1. The application for leave to appeal is granted. 2. The appeal is upheld. 3. It is declared that the issue raised by the State encapsulated in para 27 of the judgment is a question of law and is answered in favour of the Director of Public Prosecutions. 4. The respondent's acquittal on the count of murder is set aside. The matter is left to the Director of Public Prosecutions to decide whether to institute fresh proceedings against the respondent before another judge.
Where an accused does not testify in a criminal trial, there is no 'accused's version' to evaluate, and the court cannot apply the test of whether the accused's version is reasonably possibly true. The correct test is whether the State's evidence establishes a prima facie case on which the court, acting carefully, might convict. A plea explanation and questions put to State witnesses in cross-examination cannot be equated with an accused's version when the accused has not testified. Applying the wrong test for evaluating evidence in such circumstances constitutes an error of law, not merely an error of fact, and is therefore a question of law that may be reserved for consideration under s 319 of the Criminal Procedure Act 51 of 1977. While the State cannot appeal an acquittal based on a trial court's erroneous evaluation of facts or drawing of inferences, it may do so where the acquittal resulted from the application of a wrong legal test.

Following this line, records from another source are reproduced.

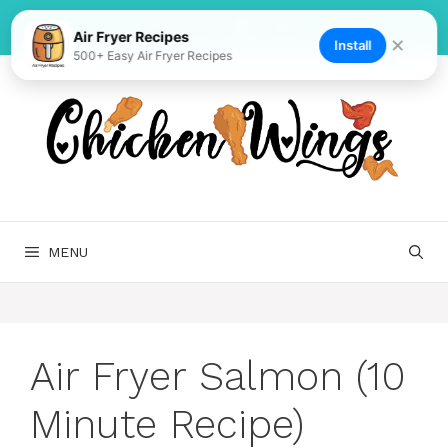
Skip
to
Air Fryer Recipes
✕
Install
500+ Easy Air Fryer Recipes
content
MENU
Air Fryer Salmon (10
Minute Recipe)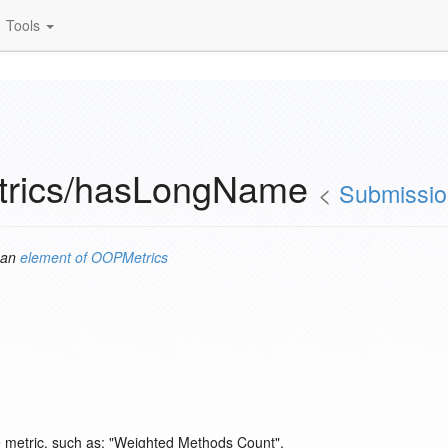
Tools
trics/hasLongName
<
Submissi
 an
element of
OOPMetrics
re metric, such as: "Weighted Methods Count".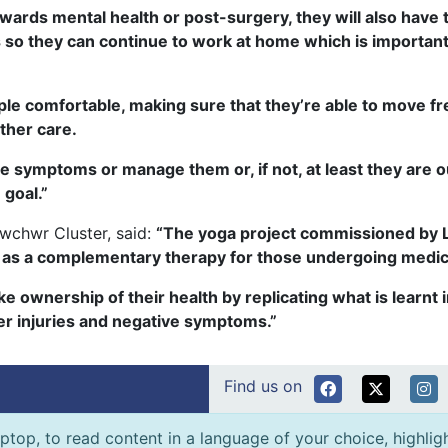
 towards mental health or post-surgery, they will also have
 so they can continue to work at home which is important
ople comfortable, making sure that they’re able to move fr
ther care.
e symptoms or manage them or, if not, at least they are o
 goal.”
wchwr Cluster, said:
“The yoga project commissioned by Ll
ng as a complementary therapy for those undergoing medica
ake ownership of their health by replicating what is learn
her injuries and negative symptoms.”
Find us on
ptop, to read content in a language of your choice, highlight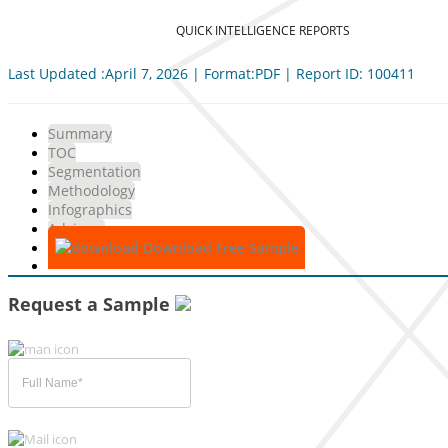
QUICK INTELLIGENCE REPORTS
Last Updated :April 7, 2026 | Format:PDF | Report ID: 100411
Summary
TOC
Segmentation
Methodology
Infographics
Advisory
Download Free Sample
Request a Sample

The Court noted that the decision to reserve a question of law under s 319 should not be an academic one but should have a practical effect on the conviction of the accused. The Court expressed that in determining guilt or innocence, a trial court may have regard to an accused's statement in substantiation of a plea of not guilty and must consider both incriminatory and exculpatory material in the plea explanation, but cannot equate this with a tested version in evidence. The Court referenced with approval the principle from Magmoed that the traditional policy and practice of South African law is that an acquittal by a competent court is final and conclusive and may not be questioned in subsequent proceedings, except on questions of law. The Court observed that it cannot avail a party to clothe a challenge that is not a question of law 'in constitutional garb' or, in this case, as a question of law under s 319. The Court also noted in passing that the State had conceded at trial that it had not proved its case on three of the four counts and expressed reservations about whether the State could later seek to widen its appeal to include the robbery count.
This case clarifies the proper test for evaluating evidence in criminal trials where an accused has not testified. It distinguishes between cases where the accused testifies (creating two competing versions) and cases where the accused does not testify (requiring evaluation of whether the State's evidence establishes a prima facie case). The judgment emphasizes that a plea explanation and cross-examination questions are not equivalent to an accused's version given in testimony. The case is significant for establishing that applying the wrong evidentiary test constitutes a question of law appealable under s 319 of the CPA. It reinforces the principle from S v Francis that an accused's failure to testify cannot remedy deficiencies in the State's case, but the State must still establish a prima facie case of apparently credible evidence. The case provides important guidance on the circumstances in which the State may appeal an acquittal under s 319 of the CPA - specifically, where there is an error of law (such as applying the wrong test) rather than merely an error in evaluating facts or drawing inferences.